*Exercise:* Transcribe verbatim the span of lines that opens with the line containing "they need a huge amount of labor to" and closes with the last line of the data below.

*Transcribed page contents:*

====

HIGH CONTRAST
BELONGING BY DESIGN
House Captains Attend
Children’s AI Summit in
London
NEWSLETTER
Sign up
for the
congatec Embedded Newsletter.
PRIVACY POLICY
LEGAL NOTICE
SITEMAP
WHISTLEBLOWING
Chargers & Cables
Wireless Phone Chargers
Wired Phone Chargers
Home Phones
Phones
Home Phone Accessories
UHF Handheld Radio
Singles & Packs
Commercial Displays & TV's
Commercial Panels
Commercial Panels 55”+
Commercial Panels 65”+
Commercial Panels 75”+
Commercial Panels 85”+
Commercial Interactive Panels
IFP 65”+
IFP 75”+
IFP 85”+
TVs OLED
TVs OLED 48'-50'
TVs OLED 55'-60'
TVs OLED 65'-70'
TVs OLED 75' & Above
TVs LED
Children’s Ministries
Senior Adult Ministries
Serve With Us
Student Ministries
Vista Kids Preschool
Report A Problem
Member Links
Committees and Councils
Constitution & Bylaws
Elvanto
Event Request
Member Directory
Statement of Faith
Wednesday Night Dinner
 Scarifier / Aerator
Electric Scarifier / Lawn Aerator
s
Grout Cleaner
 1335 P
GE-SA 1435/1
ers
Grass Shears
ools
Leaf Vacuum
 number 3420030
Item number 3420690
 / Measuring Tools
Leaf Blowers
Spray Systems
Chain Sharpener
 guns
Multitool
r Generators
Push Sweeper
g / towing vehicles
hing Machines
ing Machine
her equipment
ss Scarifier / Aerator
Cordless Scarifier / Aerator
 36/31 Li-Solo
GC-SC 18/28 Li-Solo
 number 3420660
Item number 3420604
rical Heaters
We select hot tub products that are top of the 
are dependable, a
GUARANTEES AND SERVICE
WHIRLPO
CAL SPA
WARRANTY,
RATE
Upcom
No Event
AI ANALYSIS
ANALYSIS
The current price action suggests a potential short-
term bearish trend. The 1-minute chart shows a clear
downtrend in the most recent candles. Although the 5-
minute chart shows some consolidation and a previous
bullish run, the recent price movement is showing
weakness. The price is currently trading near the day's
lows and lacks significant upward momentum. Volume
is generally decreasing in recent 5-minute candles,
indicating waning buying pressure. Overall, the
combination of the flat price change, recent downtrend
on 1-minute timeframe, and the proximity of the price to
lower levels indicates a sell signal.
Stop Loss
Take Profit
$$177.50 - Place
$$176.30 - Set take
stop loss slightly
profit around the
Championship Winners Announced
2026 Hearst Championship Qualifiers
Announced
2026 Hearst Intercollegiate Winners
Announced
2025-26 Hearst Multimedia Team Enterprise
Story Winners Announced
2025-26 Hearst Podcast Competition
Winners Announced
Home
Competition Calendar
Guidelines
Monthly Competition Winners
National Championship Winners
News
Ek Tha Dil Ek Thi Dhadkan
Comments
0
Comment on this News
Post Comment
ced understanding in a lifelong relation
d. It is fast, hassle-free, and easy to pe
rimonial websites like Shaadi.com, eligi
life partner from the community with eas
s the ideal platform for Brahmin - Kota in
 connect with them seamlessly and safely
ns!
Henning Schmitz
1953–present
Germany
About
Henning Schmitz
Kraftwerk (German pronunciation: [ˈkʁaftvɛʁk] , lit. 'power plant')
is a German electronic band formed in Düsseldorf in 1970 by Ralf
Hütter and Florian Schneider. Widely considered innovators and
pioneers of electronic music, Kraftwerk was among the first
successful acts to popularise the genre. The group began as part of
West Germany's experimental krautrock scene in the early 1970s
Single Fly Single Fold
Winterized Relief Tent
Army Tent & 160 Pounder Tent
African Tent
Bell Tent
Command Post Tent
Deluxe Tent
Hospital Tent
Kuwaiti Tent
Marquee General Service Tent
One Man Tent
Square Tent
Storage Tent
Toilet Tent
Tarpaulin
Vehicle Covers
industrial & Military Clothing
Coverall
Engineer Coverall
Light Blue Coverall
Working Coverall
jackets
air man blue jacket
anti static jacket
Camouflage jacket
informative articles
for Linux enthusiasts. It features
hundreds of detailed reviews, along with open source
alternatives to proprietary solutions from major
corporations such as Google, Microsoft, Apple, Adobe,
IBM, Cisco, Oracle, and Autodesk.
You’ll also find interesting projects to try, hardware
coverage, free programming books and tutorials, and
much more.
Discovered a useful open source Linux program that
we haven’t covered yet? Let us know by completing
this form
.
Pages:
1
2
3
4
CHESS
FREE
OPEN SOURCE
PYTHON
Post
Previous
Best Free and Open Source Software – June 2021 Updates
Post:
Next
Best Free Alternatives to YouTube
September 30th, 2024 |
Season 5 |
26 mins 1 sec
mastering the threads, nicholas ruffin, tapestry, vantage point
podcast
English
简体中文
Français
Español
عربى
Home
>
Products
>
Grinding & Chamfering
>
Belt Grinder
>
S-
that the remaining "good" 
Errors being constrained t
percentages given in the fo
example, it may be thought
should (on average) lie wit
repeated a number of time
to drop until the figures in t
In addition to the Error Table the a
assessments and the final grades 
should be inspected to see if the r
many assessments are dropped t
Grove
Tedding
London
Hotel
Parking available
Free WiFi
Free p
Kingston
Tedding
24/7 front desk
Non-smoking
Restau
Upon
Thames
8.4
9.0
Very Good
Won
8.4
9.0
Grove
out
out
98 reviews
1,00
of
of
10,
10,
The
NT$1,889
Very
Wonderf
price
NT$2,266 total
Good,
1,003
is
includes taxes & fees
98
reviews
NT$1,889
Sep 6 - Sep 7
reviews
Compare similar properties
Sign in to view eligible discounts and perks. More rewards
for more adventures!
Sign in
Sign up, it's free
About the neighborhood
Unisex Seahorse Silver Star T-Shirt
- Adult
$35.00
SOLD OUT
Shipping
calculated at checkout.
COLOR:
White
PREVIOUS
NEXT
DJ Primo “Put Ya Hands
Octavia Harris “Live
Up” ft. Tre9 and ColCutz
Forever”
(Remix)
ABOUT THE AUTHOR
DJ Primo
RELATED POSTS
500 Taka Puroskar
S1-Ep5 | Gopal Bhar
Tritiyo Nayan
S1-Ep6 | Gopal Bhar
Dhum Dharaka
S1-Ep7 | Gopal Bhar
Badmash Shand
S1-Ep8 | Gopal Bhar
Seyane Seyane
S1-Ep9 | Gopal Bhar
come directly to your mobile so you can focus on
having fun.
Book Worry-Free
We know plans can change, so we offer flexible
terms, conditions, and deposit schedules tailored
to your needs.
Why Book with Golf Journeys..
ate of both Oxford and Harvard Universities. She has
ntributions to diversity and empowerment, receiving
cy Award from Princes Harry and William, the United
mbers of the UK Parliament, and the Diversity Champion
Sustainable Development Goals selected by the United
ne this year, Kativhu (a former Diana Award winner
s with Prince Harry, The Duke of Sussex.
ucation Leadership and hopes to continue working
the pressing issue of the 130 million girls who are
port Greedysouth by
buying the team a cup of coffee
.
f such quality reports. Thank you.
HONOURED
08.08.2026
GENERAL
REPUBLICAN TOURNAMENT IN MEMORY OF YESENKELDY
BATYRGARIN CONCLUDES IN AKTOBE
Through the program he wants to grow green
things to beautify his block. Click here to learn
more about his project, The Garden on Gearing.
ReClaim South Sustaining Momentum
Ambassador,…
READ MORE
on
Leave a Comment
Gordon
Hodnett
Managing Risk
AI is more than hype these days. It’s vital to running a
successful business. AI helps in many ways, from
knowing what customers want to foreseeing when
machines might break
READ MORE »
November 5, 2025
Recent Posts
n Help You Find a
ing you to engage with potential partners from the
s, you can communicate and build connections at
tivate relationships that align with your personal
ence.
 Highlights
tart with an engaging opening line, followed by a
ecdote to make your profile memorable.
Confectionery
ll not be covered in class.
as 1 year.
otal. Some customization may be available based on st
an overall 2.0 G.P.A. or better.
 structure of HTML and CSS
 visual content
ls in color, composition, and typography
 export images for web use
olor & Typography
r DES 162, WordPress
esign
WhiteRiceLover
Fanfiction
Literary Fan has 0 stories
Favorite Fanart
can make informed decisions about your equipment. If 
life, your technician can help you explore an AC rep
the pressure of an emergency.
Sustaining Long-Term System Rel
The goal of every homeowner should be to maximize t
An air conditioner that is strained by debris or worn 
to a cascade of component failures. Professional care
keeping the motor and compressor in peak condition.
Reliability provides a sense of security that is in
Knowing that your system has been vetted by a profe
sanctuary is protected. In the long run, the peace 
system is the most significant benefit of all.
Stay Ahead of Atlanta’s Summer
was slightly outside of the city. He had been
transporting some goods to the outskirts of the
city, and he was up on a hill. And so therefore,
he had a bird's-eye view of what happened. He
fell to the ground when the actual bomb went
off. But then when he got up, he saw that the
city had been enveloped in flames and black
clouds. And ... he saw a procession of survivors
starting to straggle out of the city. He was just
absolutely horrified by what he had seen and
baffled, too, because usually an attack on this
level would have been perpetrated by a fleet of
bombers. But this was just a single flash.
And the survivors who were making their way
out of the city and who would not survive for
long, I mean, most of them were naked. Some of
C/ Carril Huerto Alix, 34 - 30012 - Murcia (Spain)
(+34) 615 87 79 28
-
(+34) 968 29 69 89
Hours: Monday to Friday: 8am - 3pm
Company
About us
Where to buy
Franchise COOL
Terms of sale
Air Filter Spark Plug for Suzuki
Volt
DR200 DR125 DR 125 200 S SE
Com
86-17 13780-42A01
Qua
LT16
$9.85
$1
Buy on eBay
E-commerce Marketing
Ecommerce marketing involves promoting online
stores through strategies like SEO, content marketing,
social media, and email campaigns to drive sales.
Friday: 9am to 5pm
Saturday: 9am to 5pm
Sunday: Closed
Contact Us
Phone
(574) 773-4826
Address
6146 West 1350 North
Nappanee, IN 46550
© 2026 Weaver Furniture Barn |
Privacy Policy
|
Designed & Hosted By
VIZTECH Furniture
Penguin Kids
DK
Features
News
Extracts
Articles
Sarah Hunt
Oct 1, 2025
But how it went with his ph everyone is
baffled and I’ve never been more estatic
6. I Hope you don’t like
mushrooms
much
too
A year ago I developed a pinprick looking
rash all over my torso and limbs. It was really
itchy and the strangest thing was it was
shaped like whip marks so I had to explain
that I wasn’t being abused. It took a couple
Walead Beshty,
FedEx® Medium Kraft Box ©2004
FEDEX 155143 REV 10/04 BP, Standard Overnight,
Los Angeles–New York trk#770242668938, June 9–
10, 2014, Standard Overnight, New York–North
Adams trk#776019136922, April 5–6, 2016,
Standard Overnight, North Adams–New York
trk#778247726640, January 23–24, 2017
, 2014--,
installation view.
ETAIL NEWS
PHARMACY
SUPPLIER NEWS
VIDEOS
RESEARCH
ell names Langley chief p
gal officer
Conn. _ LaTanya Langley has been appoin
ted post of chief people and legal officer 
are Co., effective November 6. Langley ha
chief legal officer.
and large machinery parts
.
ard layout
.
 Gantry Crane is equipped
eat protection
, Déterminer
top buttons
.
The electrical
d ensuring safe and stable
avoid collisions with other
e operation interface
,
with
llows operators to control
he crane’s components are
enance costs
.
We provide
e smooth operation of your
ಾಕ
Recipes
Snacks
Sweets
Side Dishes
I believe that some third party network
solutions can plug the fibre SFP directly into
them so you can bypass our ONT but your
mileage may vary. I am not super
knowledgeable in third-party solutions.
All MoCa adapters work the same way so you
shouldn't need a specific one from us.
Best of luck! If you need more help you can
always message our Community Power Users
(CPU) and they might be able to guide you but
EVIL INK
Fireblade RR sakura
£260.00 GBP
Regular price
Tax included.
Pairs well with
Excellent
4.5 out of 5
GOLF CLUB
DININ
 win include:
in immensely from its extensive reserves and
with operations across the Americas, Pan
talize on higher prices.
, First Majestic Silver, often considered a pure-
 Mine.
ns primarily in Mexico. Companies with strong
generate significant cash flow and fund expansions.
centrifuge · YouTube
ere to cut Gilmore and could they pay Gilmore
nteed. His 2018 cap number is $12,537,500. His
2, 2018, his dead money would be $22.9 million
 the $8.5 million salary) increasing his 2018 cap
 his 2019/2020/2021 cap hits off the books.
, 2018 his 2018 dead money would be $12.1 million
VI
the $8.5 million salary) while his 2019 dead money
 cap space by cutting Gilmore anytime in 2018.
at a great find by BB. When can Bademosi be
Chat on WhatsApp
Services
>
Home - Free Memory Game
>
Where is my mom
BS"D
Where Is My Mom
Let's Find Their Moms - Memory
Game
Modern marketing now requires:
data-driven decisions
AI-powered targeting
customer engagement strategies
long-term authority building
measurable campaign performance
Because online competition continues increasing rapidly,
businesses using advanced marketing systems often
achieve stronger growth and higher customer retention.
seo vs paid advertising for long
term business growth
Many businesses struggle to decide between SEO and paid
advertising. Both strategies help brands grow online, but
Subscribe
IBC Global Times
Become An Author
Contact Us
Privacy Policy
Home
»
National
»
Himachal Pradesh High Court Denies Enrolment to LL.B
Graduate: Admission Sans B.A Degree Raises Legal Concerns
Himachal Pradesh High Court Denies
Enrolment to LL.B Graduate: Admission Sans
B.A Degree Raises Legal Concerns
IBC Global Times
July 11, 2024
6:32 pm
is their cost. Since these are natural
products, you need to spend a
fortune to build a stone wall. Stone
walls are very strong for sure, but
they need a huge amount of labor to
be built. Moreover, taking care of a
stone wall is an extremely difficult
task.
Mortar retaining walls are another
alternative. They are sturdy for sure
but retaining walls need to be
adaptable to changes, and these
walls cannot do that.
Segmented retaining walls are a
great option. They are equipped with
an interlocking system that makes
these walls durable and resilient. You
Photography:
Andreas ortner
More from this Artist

====

*Exercise output:*
they need a huge amount of labor to
be built. Moreover, taking care of a
stone wall is an extremely difficult
task.
Mortar retaining walls are another
alternative. They are sturdy for sure
but retaining walls need to be
adaptable to changes, and these
walls cannot do that.
Segmented retaining walls are a
great option. They are equipped with
an interlocking system that makes
these walls durable and resilient. You
Photography:
Andreas ortner
More from this Artist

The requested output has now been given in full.